[DATA SECTION]

┌──

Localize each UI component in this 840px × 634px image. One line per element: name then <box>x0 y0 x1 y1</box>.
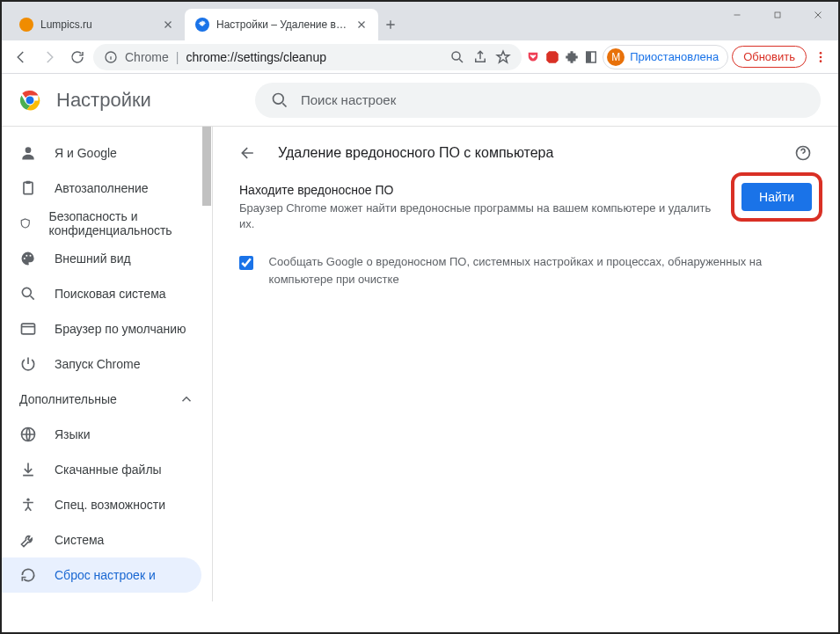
chevron-up-icon <box>179 391 194 407</box>
section-description: Браузер Chrome может найти вредоносные п… <box>239 200 726 232</box>
svg-point-3 <box>452 52 460 60</box>
close-icon[interactable] <box>355 18 368 31</box>
svg-point-19 <box>26 255 27 257</box>
sidebar-group-advanced[interactable]: Дополнительные <box>2 382 212 417</box>
wrench-icon <box>19 531 37 549</box>
sidebar-item[interactable]: Языки <box>2 417 212 452</box>
extensions-icon[interactable] <box>564 49 580 65</box>
search-icon <box>271 91 289 109</box>
reload-button[interactable] <box>65 45 90 69</box>
shield-icon <box>19 215 32 232</box>
svg-point-7 <box>820 52 822 55</box>
kebab-menu-icon[interactable] <box>810 50 831 64</box>
svg-point-18 <box>24 258 26 259</box>
sidebar-item[interactable]: Спец. возможности <box>2 487 212 522</box>
pocket-icon[interactable] <box>525 49 541 65</box>
search-icon <box>19 285 37 302</box>
person-icon <box>19 144 37 162</box>
sidebar-item-label: Поисковая система <box>55 287 166 301</box>
settings-sidebar: Я и GoogleАвтозаполнениеБезопасность и к… <box>2 127 213 601</box>
power-icon <box>19 355 37 373</box>
browser-tab-active[interactable]: Настройки – Удаление вредоно <box>185 9 378 40</box>
find-button[interactable]: Найти <box>741 183 812 211</box>
sidebar-item-label: Сброс настроек и <box>55 568 156 582</box>
browser-tab[interactable]: Lumpics.ru <box>9 9 185 40</box>
svg-rect-6 <box>587 52 591 62</box>
search-icon[interactable] <box>449 49 465 65</box>
svg-point-21 <box>22 288 31 296</box>
sidebar-item[interactable]: Система <box>2 522 212 557</box>
adblock-icon[interactable] <box>544 49 560 65</box>
sidebar-item-label: Система <box>55 533 104 547</box>
maximize-button[interactable] <box>757 2 798 28</box>
sidebar-item-label: Внешний вид <box>55 251 131 266</box>
svg-point-14 <box>273 93 283 104</box>
settings-main: Удаление вредоносного ПО с компьютера На… <box>213 127 838 601</box>
svg-rect-16 <box>24 182 33 193</box>
group-label: Дополнительные <box>19 392 117 406</box>
reading-list-icon[interactable] <box>583 49 599 65</box>
svg-point-8 <box>820 55 822 58</box>
window-titlebar: Lumpics.ru Настройки – Удаление вредоно <box>2 2 838 40</box>
sidebar-item-label: Я и Google <box>55 146 117 160</box>
scrollbar-thumb[interactable] <box>202 127 211 206</box>
sidebar-item[interactable]: Скачанные файлы <box>2 452 212 487</box>
chrome-logo-icon <box>19 90 40 111</box>
download-icon <box>19 461 37 478</box>
bookmark-icon[interactable] <box>495 49 511 65</box>
palette-icon <box>19 250 37 267</box>
new-tab-button[interactable] <box>378 9 403 40</box>
tab-strip: Lumpics.ru Настройки – Удаление вредоно <box>2 9 403 40</box>
share-icon[interactable] <box>472 49 488 65</box>
site-info-icon[interactable] <box>104 50 118 64</box>
help-icon[interactable] <box>794 144 812 162</box>
address-bar[interactable]: Chrome | chrome://settings/cleanup <box>93 44 522 70</box>
settings-header: Настройки Поиск настроек <box>2 74 838 127</box>
reset-icon <box>19 566 37 584</box>
report-checkbox-row: Сообщать Google о вредоносном ПО, систем… <box>239 253 812 288</box>
favicon-icon <box>19 18 33 32</box>
svg-point-12 <box>26 97 33 104</box>
browser-toolbar: Chrome | chrome://settings/cleanup М При… <box>2 40 838 74</box>
sidebar-item[interactable]: Внешний вид <box>2 241 212 276</box>
svg-point-24 <box>26 499 29 501</box>
sidebar-item[interactable]: Сброс настроек и <box>2 557 201 593</box>
globe-icon <box>19 426 37 443</box>
settings-favicon-icon <box>195 18 209 32</box>
section-title: Находите вредоносное ПО <box>239 183 726 197</box>
report-checkbox[interactable] <box>239 255 253 271</box>
svg-point-15 <box>26 147 32 153</box>
update-button[interactable]: Обновить <box>732 46 807 68</box>
sidebar-item[interactable]: Автозаполнение <box>2 171 212 206</box>
sidebar-item-label: Безопасность и конфиденциальность <box>49 209 195 237</box>
svg-point-20 <box>30 255 32 257</box>
browser-icon <box>19 320 37 338</box>
profile-chip[interactable]: М Приостановлена <box>603 45 728 69</box>
url-path: chrome://settings/cleanup <box>186 50 326 64</box>
sidebar-item-label: Языки <box>55 427 91 441</box>
forward-button[interactable] <box>37 45 62 69</box>
profile-status: Приостановлена <box>630 50 719 63</box>
settings-search[interactable]: Поиск настроек <box>255 83 821 118</box>
url-scheme: Chrome <box>125 50 169 64</box>
back-arrow-icon[interactable] <box>239 144 257 162</box>
sidebar-item[interactable]: Я и Google <box>2 135 212 171</box>
cleanup-card: Находите вредоносное ПО Браузер Chrome м… <box>239 183 812 232</box>
back-button[interactable] <box>9 45 33 69</box>
accessibility-icon <box>19 496 37 514</box>
close-icon[interactable] <box>162 18 174 31</box>
tab-title: Настройки – Удаление вредоно <box>216 18 348 31</box>
window-controls <box>717 2 838 28</box>
sidebar-item[interactable]: Запуск Chrome <box>2 346 212 382</box>
sidebar-item[interactable]: Браузер по умолчанию <box>2 311 212 346</box>
sidebar-item[interactable]: Поисковая система <box>2 276 212 311</box>
close-window-button[interactable] <box>798 2 838 28</box>
svg-point-9 <box>820 60 822 62</box>
page-title: Удаление вредоносного ПО с компьютера <box>278 145 773 161</box>
sidebar-item[interactable]: Безопасность и конфиденциальность <box>2 206 212 241</box>
svg-rect-22 <box>22 324 35 334</box>
sidebar-item-label: Браузер по умолчанию <box>55 322 186 336</box>
minimize-button[interactable] <box>717 2 757 28</box>
checkbox-label: Сообщать Google о вредоносном ПО, систем… <box>269 253 812 288</box>
sidebar-item-label: Спец. возможности <box>55 498 165 512</box>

└──

[WHAT IS BEING ASKED]
Check each line above for the string "Настройки" and show the ones that have it.

[WORKED SOLUTION]
browser-tab-active[interactable]: Настройки – Удаление вредоно <box>185 9 378 40</box>
window-titlebar: Lumpics.ru Настройки – Удаление вредоно <box>2 2 838 40</box>
tab-strip: Lumpics.ru Настройки – Удаление вредоно <box>2 9 403 40</box>
settings-header: Настройки Поиск настроек <box>2 74 838 127</box>
tab-title: Настройки – Удаление вредоно <box>216 18 348 31</box>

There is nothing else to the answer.